Saved data entries —
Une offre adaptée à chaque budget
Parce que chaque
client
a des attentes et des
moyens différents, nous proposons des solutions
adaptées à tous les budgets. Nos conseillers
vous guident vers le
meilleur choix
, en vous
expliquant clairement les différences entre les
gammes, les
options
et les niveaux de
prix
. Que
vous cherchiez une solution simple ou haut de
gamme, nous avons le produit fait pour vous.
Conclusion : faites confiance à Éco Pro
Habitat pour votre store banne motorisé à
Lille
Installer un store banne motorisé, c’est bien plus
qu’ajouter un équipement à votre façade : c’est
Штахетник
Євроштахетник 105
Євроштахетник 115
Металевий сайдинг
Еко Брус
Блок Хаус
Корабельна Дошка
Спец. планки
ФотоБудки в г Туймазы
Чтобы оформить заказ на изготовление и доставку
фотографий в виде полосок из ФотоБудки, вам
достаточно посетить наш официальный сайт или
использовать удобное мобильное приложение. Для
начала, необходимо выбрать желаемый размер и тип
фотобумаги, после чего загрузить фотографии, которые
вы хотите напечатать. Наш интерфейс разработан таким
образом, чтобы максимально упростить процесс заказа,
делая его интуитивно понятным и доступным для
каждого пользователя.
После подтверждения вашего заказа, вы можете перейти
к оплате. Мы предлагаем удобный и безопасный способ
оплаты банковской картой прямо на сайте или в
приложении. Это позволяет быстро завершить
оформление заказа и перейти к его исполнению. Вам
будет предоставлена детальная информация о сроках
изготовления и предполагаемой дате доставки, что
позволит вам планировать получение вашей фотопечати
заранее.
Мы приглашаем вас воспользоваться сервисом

...

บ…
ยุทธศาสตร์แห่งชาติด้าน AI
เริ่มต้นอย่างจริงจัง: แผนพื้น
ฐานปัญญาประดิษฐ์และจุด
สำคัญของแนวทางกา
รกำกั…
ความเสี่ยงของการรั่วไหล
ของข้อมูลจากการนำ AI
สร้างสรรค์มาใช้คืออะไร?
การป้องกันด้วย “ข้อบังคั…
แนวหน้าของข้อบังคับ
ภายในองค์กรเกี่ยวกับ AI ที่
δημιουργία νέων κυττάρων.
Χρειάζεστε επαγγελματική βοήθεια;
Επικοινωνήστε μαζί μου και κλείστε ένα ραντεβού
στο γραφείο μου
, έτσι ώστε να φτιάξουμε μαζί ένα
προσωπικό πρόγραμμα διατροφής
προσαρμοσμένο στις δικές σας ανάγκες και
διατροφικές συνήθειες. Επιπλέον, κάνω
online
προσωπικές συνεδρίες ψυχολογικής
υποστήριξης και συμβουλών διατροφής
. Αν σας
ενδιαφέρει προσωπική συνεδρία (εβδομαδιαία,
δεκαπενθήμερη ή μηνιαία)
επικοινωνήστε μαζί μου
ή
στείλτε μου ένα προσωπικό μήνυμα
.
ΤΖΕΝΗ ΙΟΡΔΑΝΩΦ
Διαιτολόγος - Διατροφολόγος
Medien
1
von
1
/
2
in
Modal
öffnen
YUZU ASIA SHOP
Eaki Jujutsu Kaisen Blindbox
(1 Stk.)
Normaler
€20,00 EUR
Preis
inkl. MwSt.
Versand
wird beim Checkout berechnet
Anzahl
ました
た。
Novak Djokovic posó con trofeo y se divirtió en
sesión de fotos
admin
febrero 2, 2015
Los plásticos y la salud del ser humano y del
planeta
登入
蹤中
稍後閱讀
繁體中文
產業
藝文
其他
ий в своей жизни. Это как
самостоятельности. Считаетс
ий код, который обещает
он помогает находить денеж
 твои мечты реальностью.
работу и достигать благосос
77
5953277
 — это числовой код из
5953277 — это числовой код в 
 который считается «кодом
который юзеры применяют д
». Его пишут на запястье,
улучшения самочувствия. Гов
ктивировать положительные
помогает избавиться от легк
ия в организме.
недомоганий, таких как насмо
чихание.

What to produce —
For each line of the entries that holds the word "votre", pull that line out.

Answer for this exercise —
Habitat pour votre store banne motorisé à
qu’ajouter un équipement à votre façade : c’est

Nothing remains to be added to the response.